▶ _Description of the task_: Below are entries with pictures in them. Output exactly the lines starting at the line with "沙人手中解救出来，她进入了超现实和神秘的梦境世界。" and ending at the line with "Gooi geen vet, olie", both included, but not the pictures.

▶ _Materials provided_:
== Segment start ==
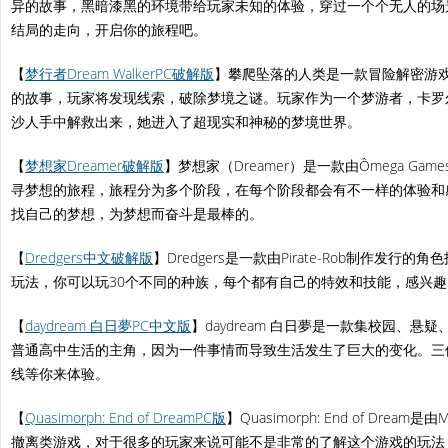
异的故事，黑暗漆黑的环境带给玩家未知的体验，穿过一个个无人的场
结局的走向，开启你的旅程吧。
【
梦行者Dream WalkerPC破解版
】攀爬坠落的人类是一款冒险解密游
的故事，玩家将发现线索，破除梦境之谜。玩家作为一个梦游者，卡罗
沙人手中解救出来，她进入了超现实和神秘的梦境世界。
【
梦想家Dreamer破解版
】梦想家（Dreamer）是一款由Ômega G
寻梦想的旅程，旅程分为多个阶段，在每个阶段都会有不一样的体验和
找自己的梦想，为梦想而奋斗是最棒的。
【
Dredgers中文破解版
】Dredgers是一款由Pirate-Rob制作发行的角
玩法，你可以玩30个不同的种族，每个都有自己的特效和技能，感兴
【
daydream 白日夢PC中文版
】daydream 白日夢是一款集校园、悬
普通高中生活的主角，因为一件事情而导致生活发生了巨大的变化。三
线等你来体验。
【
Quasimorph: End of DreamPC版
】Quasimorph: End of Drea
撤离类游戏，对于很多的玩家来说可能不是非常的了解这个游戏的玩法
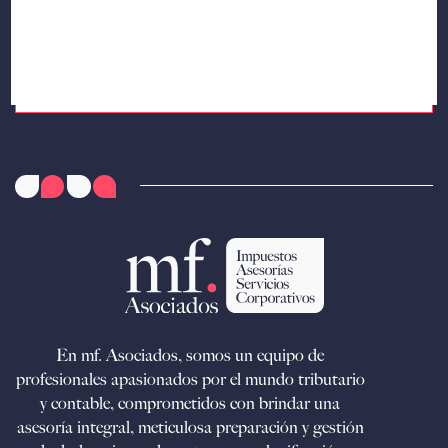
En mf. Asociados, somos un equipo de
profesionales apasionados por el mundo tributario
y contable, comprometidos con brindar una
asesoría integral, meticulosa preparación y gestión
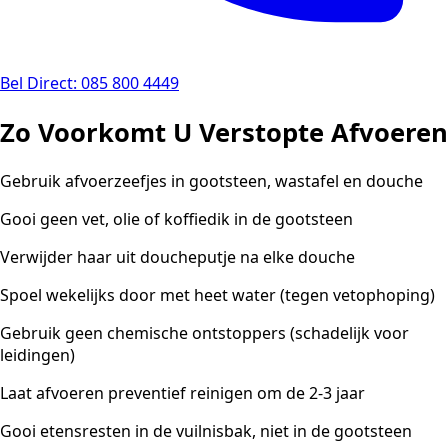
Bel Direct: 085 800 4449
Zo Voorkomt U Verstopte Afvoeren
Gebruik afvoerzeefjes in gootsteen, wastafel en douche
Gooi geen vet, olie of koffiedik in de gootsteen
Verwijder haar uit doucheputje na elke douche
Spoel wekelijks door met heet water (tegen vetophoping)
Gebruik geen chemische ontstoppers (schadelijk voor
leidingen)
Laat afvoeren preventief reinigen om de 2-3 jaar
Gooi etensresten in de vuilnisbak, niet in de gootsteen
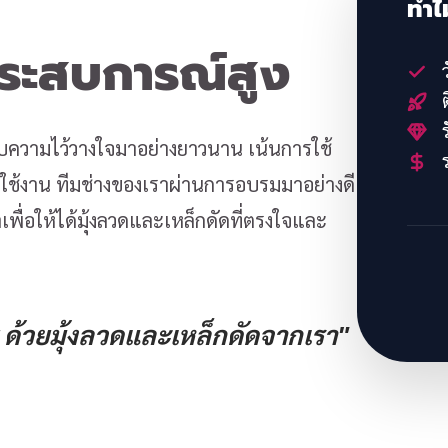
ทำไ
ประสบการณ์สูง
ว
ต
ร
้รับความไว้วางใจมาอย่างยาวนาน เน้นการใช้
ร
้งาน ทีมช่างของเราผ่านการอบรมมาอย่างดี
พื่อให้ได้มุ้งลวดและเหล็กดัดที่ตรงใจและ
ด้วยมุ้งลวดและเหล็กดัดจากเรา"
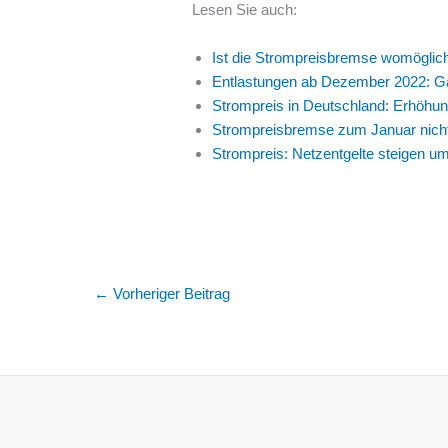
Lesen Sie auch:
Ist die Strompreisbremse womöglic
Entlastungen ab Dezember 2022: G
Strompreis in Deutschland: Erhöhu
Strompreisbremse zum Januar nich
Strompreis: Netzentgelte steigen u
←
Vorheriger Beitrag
== Segment end ==
▶ _The completed task_:
沙人手中解救出来，她进入了超现实和神秘的梦境世界。
【
梦想家Dreamer破解版
】梦想家（Dreamer）是一款由Ômega G
寻梦想的旅程，旅程分为多个阶段，在每个阶段都会有不一样的体验和
找自己的梦想，为梦想而奋斗是最棒的。
【
Dredgers中文破解版
】Dredgers是一款由Pirate-Rob制作发行的角
玩法，你可以玩30个不同的种族，每个都有自己的特效和技能，感兴
【
daydream 白日夢PC中文版
】daydream 白日夢是一款集校园、悬
普通高中生活的主角，因为一件事情而导致生活发生了巨大的变化。三
线等你来体验。
【
Quasimorph: End of DreamPC版
】Quasimorph: End of Drea
撤离类游戏，对于很多的玩家来说可能不是非常的了解这个游戏的玩法
En mf. Asociados, somos un equipo de
profesionales apasionados por el mundo tributario
y contable, comprometidos con brindar una
asesoría integral, meticulosa preparación y gestión
Bel Direct: 085 800 4449
Zo Voorkomt U Verstopte Afvoeren
Gebruik afvoerzeefjes in gootsteen, wastafel en douche
Gooi geen vet, olie of koffiedik in de gootsteen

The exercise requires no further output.